Excerpted data Block Start

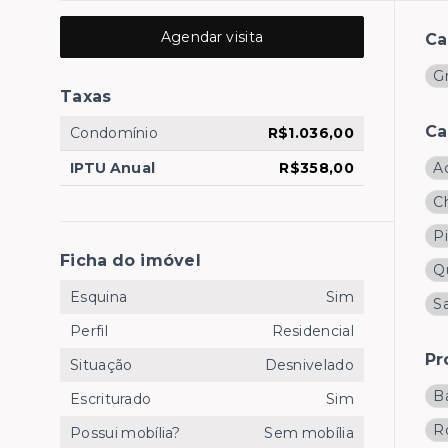
Agendar visita
Ca
G
Taxas
Ca
Condomínio
R$1.036,00
IPTU Anual
R$358,00
A
C
Pi
Ficha do imóvel
Q
Esquina
Sim
Sa
Perfil
Residencial
Pr
Situação
Desnivelado
B
Escriturado
Sim
R
Possui mobília?
Sem mobília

Excerpted data Block End

Without the pictures, transcribe the listing exactly as it stands.

:: Exercise output ::
Agendar visita
Ca
G
Taxas
Ca
Condomínio
R$1.036,00
IPTU Anual
R$358,00
A
C
Pi
Ficha do imóvel
Q
Esquina
Sim
Sa
Perfil
Residencial
Pr
Situação
Desnivelado
B
Escriturado
Sim
R
Possui mobília?
Sem mobília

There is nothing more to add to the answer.